(Dataset records)
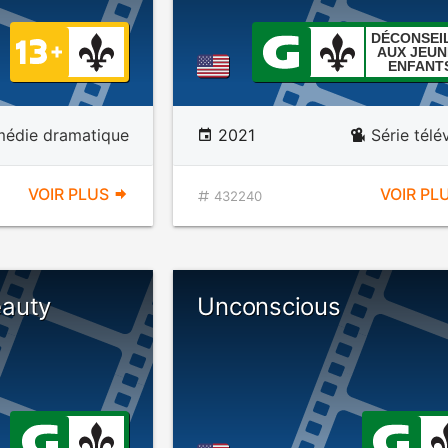
DÉCONSEI
AUX JEUN
ENFANT
édie dramatique
2021
Série télé
VOIR PLUS
VOIR PL
432240
auty
Unconscious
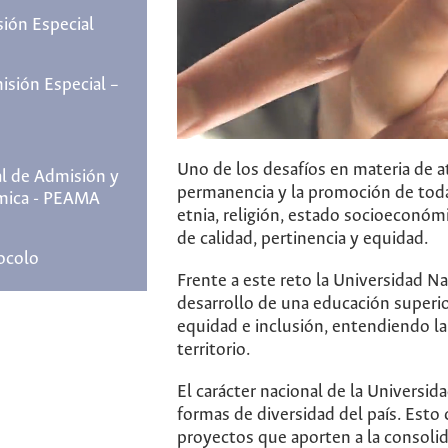
ión Especial
sión Especial –
Uno de los desafíos en materia de a
l de Admisión y
permanencia y la promoción de todas
mica - PEAMA
etnia, religión, estado socioeconómi
de calidad, pertinencia y equidad.
ocolo
Frente a este reto la Universidad 
desarrollo de una educación superi
equidad e inclusión, entendiendo la
territorio.
El carácter nacional de la Universida
formas de diversidad del país. Esto 
proyectos que aporten a la consolida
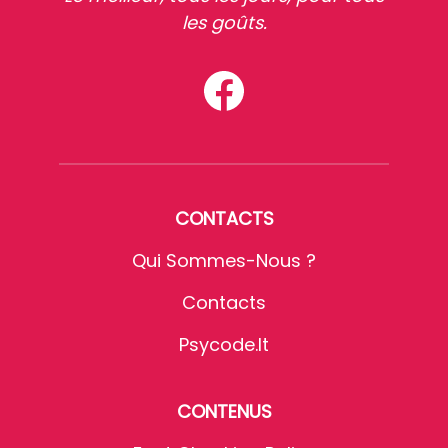
les goûts.
CONTACTS
Qui Sommes-Nous ?
Contacts
Psycode.it
CONTENUS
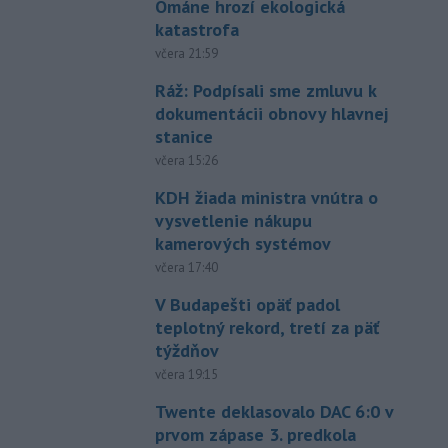
Ománe hrozí ekologická
katastrofa
včera 21:59
Ráž: Podpísali sme zmluvu k
dokumentácii obnovy hlavnej
stanice
včera 15:26
KDH žiada ministra vnútra o
vysvetlenie nákupu
kamerových systémov
včera 17:40
V Budapešti opäť padol
teplotný rekord, tretí za päť
týždňov
včera 19:15
Twente deklasovalo DAC 6:0 v
prvom zápase 3. predkola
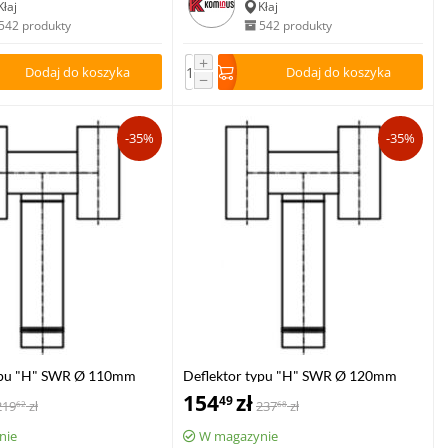
Kłaj
Kłaj
542 produkty
542 produkty
+
Dodaj do koszyka
Dodaj do koszyka
−
-35%
-35%
typu "H" SWR Ø 110mm
Deflektor typu "H" SWR Ø 120mm
ocynk
154
zł
49
219
zł
237
zł
62
68
nie
W magazynie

## Task directions:
The entries above must be output exactly, with every image left out.

## Output:
DÉCONSEI
AUX JEUN
ENFANT
édie dramatique
2021
Série télé
VOIR PLUS
VOIR PL
432240
auty
Unconscious
ión Especial
sión Especial –
Uno de los desafíos en materia de a
l de Admisión y
permanencia y la promoción de todas
mica - PEAMA
etnia, religión, estado socioeconómi
de calidad, pertinencia y equidad.
ocolo
Frente a este reto la Universidad 
desarrollo de una educación superi
equidad e inclusión, entendiendo la
territorio.
El carácter nacional de la Universida
formas de diversidad del país. Esto 
proyectos que aporten a la consolida
les goûts.
CONTACTS
Qui Sommes-Nous ?
Contacts
Psycode.it
CONTENUS
Ománe hrozí ekologická
katastrofa
včera 21:59
Ráž: Podpísali sme zmluvu k
dokumentácii obnovy hlavnej
stanice
včera 15:26
KDH žiada ministra vnútra o
vysvetlenie nákupu
kamerových systémov
včera 17:40
V Budapešti opäť padol
teplotný rekord, tretí za päť
týždňov
včera 19:15
Twente deklasovalo DAC 6:0 v
prvom zápase 3. predkola
Kłaj
Kłaj
542 produkty
542 produkty
+
Dodaj do koszyka
Dodaj do koszyka
−
-35%
-35%
typu "H" SWR Ø 110mm
Deflektor typu "H" SWR Ø 120mm
ocynk
154
zł
49
219
zł
237
zł
62
68
nie
W magazynie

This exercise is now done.